[[ Source records, beginning ]]

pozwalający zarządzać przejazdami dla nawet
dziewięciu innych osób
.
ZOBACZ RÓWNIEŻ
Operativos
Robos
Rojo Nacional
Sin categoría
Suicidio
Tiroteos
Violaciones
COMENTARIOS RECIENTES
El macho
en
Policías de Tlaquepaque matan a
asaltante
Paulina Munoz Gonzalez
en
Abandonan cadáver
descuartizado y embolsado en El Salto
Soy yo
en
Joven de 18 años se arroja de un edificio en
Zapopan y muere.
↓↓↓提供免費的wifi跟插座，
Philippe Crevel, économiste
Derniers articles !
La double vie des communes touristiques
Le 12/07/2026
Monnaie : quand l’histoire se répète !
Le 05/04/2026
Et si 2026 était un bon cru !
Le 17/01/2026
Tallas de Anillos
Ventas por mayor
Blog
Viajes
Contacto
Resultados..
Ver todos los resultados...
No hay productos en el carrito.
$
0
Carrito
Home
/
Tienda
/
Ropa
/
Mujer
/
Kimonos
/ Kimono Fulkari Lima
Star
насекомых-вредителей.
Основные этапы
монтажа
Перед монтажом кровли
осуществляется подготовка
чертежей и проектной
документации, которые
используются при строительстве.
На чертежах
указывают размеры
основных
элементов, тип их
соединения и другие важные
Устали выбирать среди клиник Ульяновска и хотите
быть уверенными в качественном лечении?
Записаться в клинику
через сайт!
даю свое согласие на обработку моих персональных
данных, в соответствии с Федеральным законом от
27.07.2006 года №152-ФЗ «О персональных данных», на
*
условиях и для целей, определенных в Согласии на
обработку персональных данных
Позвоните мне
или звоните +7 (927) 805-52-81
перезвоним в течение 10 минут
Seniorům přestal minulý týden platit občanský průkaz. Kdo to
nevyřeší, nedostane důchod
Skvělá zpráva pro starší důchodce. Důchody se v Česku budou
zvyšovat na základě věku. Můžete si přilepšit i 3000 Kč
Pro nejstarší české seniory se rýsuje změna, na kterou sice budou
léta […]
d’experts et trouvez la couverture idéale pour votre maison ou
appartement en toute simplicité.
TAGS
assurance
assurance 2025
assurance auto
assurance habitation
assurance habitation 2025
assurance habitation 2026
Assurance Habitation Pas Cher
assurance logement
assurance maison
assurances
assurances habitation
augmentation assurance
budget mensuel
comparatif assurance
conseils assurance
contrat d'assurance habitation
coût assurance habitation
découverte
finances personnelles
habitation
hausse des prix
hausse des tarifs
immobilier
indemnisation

[[ Source records, end ]]

Which lines above run from the one containing "данных, в соответствии" down to the one containing "assurance habitation 2025"? Repeat exactly those, both ends included, and nothing else.

данных, в соответствии с Федеральным законом от
27.07.2006 года №152-ФЗ «О персональных данных», на
*
условиях и для целей, определенных в Согласии на
обработку персональных данных
Позвоните мне
или звоните +7 (927) 805-52-81
перезвоним в течение 10 минут
Seniorům přestal minulý týden platit občanský průkaz. Kdo to
nevyřeší, nedostane důchod
Skvělá zpráva pro starší důchodce. Důchody se v Česku budou
zvyšovat na základě věku. Můžete si přilepšit i 3000 Kč
Pro nejstarší české seniory se rýsuje změna, na kterou sice budou
léta […]
d’experts et trouvez la couverture idéale pour votre maison ou
appartement en toute simplicité.
TAGS
assurance
assurance 2025
assurance auto
assurance habitation
assurance habitation 2025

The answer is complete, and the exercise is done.